Эти мысли убивали меня, я не мог дышать. Я громко вскрикивал, чтобы вдохнуть немного воздуха, и мне казалось, что весь дом слышит меня. У меня даже не было сил набрать чей-то номер, к тому же меня сковал страх. Я знал, что, пока я лежу тут один, это наверняка останется обычным отравлением, а если кто-нибудь приедет ко мне на помощь, тем паче вызовет скорую, то выяснится, что у меня настоящая болезнь, и не простой аппендицит, а перитонит или даже панкреатит. Помню, что пробовал моментально научиться тому, чего никогда не умел, — ни о чем не думать. Я представлял себе белое заснеженное поле и белую точку на этом поле, в которую пытался спрятаться без остатка, чтобы заснуть под теплым пушистым одеялом падающего снега, под которое не проникает ни одна мысль. Но стоило мне, опять-таки мысленно, приблизиться к этой точке, как я снова начинал задыхаться, кричал, и белая точка отдалялась от меня на прежнее расстояние, отделенная густой пеленой моих кошмаров.
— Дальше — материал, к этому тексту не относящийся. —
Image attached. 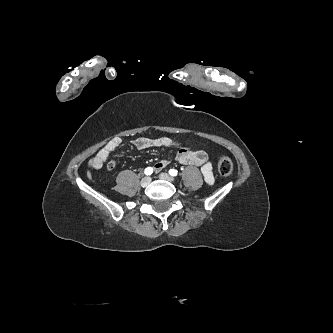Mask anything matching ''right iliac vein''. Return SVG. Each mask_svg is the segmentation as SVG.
Masks as SVG:
<instances>
[{
    "mask_svg": "<svg viewBox=\"0 0 333 333\" xmlns=\"http://www.w3.org/2000/svg\"><path fill=\"white\" fill-rule=\"evenodd\" d=\"M151 183V178L150 177H144L141 180V186L142 187H147Z\"/></svg>",
    "mask_w": 333,
    "mask_h": 333,
    "instance_id": "right-iliac-vein-1",
    "label": "right iliac vein"
}]
</instances>
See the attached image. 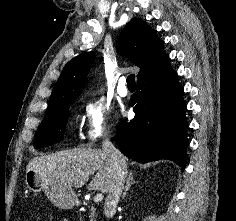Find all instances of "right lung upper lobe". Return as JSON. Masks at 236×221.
Returning a JSON list of instances; mask_svg holds the SVG:
<instances>
[{"mask_svg": "<svg viewBox=\"0 0 236 221\" xmlns=\"http://www.w3.org/2000/svg\"><path fill=\"white\" fill-rule=\"evenodd\" d=\"M117 50L136 64L138 80L156 71L168 58L161 41L146 22L133 18L123 29L117 41ZM95 53L86 52L70 60L56 82L47 111L76 99L83 91Z\"/></svg>", "mask_w": 236, "mask_h": 221, "instance_id": "1", "label": "right lung upper lobe"}]
</instances>
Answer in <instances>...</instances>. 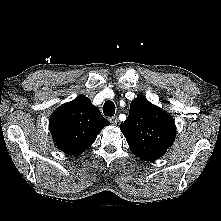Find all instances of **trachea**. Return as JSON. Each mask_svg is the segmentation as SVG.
<instances>
[{"mask_svg": "<svg viewBox=\"0 0 221 221\" xmlns=\"http://www.w3.org/2000/svg\"><path fill=\"white\" fill-rule=\"evenodd\" d=\"M103 113L105 116L111 117L115 114V105L112 101H106L103 105Z\"/></svg>", "mask_w": 221, "mask_h": 221, "instance_id": "3493384b", "label": "trachea"}]
</instances>
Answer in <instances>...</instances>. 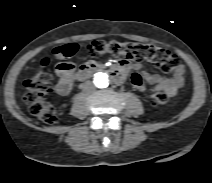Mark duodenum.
Wrapping results in <instances>:
<instances>
[{"label": "duodenum", "mask_w": 212, "mask_h": 183, "mask_svg": "<svg viewBox=\"0 0 212 183\" xmlns=\"http://www.w3.org/2000/svg\"><path fill=\"white\" fill-rule=\"evenodd\" d=\"M105 70V67L102 65H98L93 62H89L86 64H83L76 73V79L78 81L86 80L87 78L91 77L93 74H95L98 71ZM108 74L110 78L116 82L121 83L123 81V72L118 67L109 69Z\"/></svg>", "instance_id": "410a0bca"}]
</instances>
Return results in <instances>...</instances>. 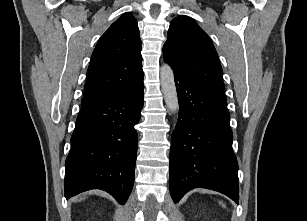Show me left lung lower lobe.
I'll use <instances>...</instances> for the list:
<instances>
[{
    "instance_id": "left-lung-lower-lobe-1",
    "label": "left lung lower lobe",
    "mask_w": 307,
    "mask_h": 221,
    "mask_svg": "<svg viewBox=\"0 0 307 221\" xmlns=\"http://www.w3.org/2000/svg\"><path fill=\"white\" fill-rule=\"evenodd\" d=\"M172 69L180 104L170 149L173 201L179 202L191 189L206 188L238 203V163L232 149L226 101L199 87L173 66Z\"/></svg>"
}]
</instances>
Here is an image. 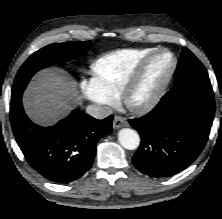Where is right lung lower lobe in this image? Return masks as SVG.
<instances>
[{
  "mask_svg": "<svg viewBox=\"0 0 222 219\" xmlns=\"http://www.w3.org/2000/svg\"><path fill=\"white\" fill-rule=\"evenodd\" d=\"M10 120L27 162L46 179L70 183L92 166L97 141L109 134L113 116L97 120L74 110L51 127L32 123L22 107V94L12 96Z\"/></svg>",
  "mask_w": 222,
  "mask_h": 219,
  "instance_id": "obj_1",
  "label": "right lung lower lobe"
}]
</instances>
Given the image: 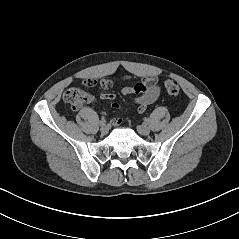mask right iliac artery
Instances as JSON below:
<instances>
[{
  "label": "right iliac artery",
  "instance_id": "obj_1",
  "mask_svg": "<svg viewBox=\"0 0 239 239\" xmlns=\"http://www.w3.org/2000/svg\"><path fill=\"white\" fill-rule=\"evenodd\" d=\"M106 123V119L105 118H102L101 120H100V125L102 126V125H104Z\"/></svg>",
  "mask_w": 239,
  "mask_h": 239
}]
</instances>
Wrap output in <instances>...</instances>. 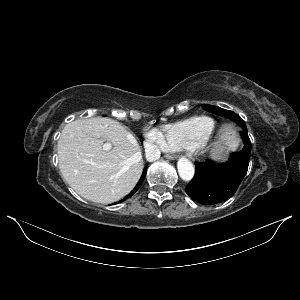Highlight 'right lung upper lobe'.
Masks as SVG:
<instances>
[{"instance_id": "cb5924a9", "label": "right lung upper lobe", "mask_w": 300, "mask_h": 300, "mask_svg": "<svg viewBox=\"0 0 300 300\" xmlns=\"http://www.w3.org/2000/svg\"><path fill=\"white\" fill-rule=\"evenodd\" d=\"M136 191H137V186H136L135 189L131 192V194H133V193L135 194ZM134 194H133V195H134Z\"/></svg>"}]
</instances>
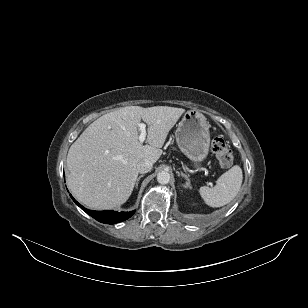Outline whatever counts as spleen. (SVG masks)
<instances>
[{
	"instance_id": "obj_1",
	"label": "spleen",
	"mask_w": 308,
	"mask_h": 308,
	"mask_svg": "<svg viewBox=\"0 0 308 308\" xmlns=\"http://www.w3.org/2000/svg\"><path fill=\"white\" fill-rule=\"evenodd\" d=\"M242 180V169L235 165L218 178L214 187L202 186L199 193L207 205L221 207L230 203L237 196Z\"/></svg>"
}]
</instances>
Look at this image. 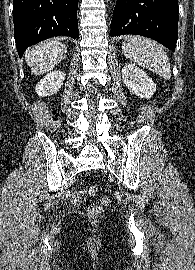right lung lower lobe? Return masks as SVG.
Returning <instances> with one entry per match:
<instances>
[{"mask_svg": "<svg viewBox=\"0 0 195 270\" xmlns=\"http://www.w3.org/2000/svg\"><path fill=\"white\" fill-rule=\"evenodd\" d=\"M78 0H13L14 38L19 56L53 36L78 39Z\"/></svg>", "mask_w": 195, "mask_h": 270, "instance_id": "1", "label": "right lung lower lobe"}]
</instances>
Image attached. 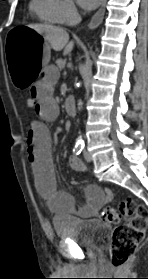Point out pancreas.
<instances>
[{
    "mask_svg": "<svg viewBox=\"0 0 148 279\" xmlns=\"http://www.w3.org/2000/svg\"><path fill=\"white\" fill-rule=\"evenodd\" d=\"M57 66L62 69L65 66V61L62 59H59L56 61Z\"/></svg>",
    "mask_w": 148,
    "mask_h": 279,
    "instance_id": "1",
    "label": "pancreas"
}]
</instances>
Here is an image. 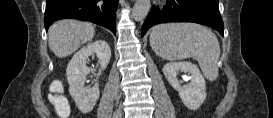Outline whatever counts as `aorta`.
<instances>
[{"instance_id": "obj_1", "label": "aorta", "mask_w": 273, "mask_h": 118, "mask_svg": "<svg viewBox=\"0 0 273 118\" xmlns=\"http://www.w3.org/2000/svg\"><path fill=\"white\" fill-rule=\"evenodd\" d=\"M150 7V0H136L132 11L133 19L138 22L144 20L149 13Z\"/></svg>"}]
</instances>
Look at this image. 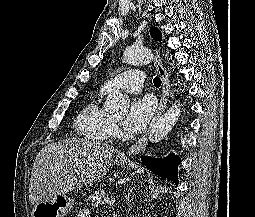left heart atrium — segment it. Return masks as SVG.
I'll return each mask as SVG.
<instances>
[{"label":"left heart atrium","mask_w":255,"mask_h":217,"mask_svg":"<svg viewBox=\"0 0 255 217\" xmlns=\"http://www.w3.org/2000/svg\"><path fill=\"white\" fill-rule=\"evenodd\" d=\"M153 112L154 103L150 98L133 99L122 122L124 130L129 134L139 133L146 126Z\"/></svg>","instance_id":"obj_1"}]
</instances>
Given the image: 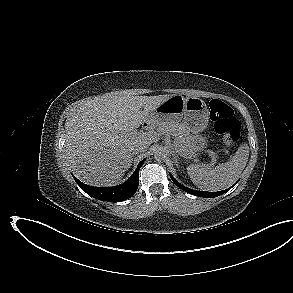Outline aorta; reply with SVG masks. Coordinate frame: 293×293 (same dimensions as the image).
<instances>
[{"label": "aorta", "instance_id": "aorta-1", "mask_svg": "<svg viewBox=\"0 0 293 293\" xmlns=\"http://www.w3.org/2000/svg\"><path fill=\"white\" fill-rule=\"evenodd\" d=\"M167 155L166 149L163 147H158L154 152V157L156 159H163Z\"/></svg>", "mask_w": 293, "mask_h": 293}]
</instances>
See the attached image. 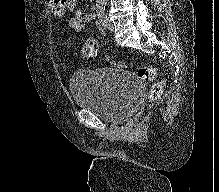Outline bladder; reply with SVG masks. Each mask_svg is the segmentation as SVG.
<instances>
[{
  "mask_svg": "<svg viewBox=\"0 0 219 192\" xmlns=\"http://www.w3.org/2000/svg\"><path fill=\"white\" fill-rule=\"evenodd\" d=\"M70 85L76 107L108 122H121L132 115L144 93L131 74L108 66L76 71Z\"/></svg>",
  "mask_w": 219,
  "mask_h": 192,
  "instance_id": "obj_1",
  "label": "bladder"
}]
</instances>
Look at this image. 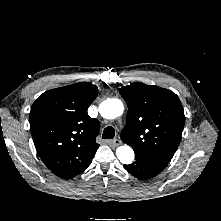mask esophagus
<instances>
[{
  "mask_svg": "<svg viewBox=\"0 0 221 221\" xmlns=\"http://www.w3.org/2000/svg\"><path fill=\"white\" fill-rule=\"evenodd\" d=\"M114 147H118L122 144L121 140L119 139H113L111 142H110Z\"/></svg>",
  "mask_w": 221,
  "mask_h": 221,
  "instance_id": "1",
  "label": "esophagus"
}]
</instances>
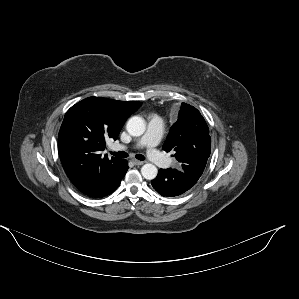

Когда начало светать, меня, наконец, вырвало. Сначала я удерживал рвоту приложенной ко рту рукой, потом, уже на пути в уборную, умудрился ее частично сглотнуть, но это вызвало настоящий обратный фонтан и я, уже падая на колени перед толчком, запачкал весь пол. Помню – что-то проносится перед, как говорят, внутренним взором, тело охватывает мгновенная слабость, и я вижу ту самую белую точку среди снегов, зовущую и манящую меня вечным освобождением. Это же чувство я испытал, когда фрау Ева Нивайер, теперь уже вдова, рассказала мне об их с Ральфом последней поездке в Лейпциг.
Мышь выпала из своего читательского оцепенения. Во-первых, Ральф Нивайер – это не какой-то там господин Р. Нивайер, а ее (бывший) близкий друг и советчик по многим вопросам, включая работу и налоги. Когда он умер, она вместе с антрепризным театром из Цюриха, при котором временно состояла ассистенткой режиссера, находилась в Японии на гастролях. С опозданием узнав о смерти, не смогла присутствовать на похоронах. Огромная потеря. Кроме того, ее дела с Маркусом уже тогда шли неважно, а теперь и мирить их стало некому.
Во-вторых, то, что описывает далее Маркус, основано на реальном событии. Сохранив подлинные имена, он как бы намекает читателю: все это должно являться правдой – если не полностью, то содержать минимум вымысла. Вопрос – почему он так делает? Знал ли он, что рассказ отдадут на вычитку в цепкие лапки Мыши? Хотел ли он удивить ее, позлить? Он дразнит редактора, чтобы впоследствии отказаться от публикации, – или у него есть определенные договоренности со вдовой? Ее личные отношения с фрау Нивайер, и без того не слишком сердечные, со смертью Ральфа прекратились вовсе, так что переспросить она не могла, да и не желала.
В-третьих, Мышь захотела поесть. Еда разгадывала для Мыши многие загадки. Чай из собранных в заросших садах между Раушеном и Георгенсвальде листьев малины и ягод облепихи повышал ее лояльность к любым капризам любого автора. Хрусткие русские блины с бананом и вишневым конфитюром позволяли ей понять фразу на иностранном языке – любой сложности. Куриное фрикасе на диком рисе мощным течением переносило Мышь через подводные камни любого текста. И как раз пластиковая ванночка с порцией отварной польской курицы была вынута вчера из морозильной камеры. Мышь кроила лук и шампиньоны для фрикасе, нож выстукивал по разделочной доске: паршивец Маркус, Маркус – паршивец; подонок Маркус, Маркус – подонок…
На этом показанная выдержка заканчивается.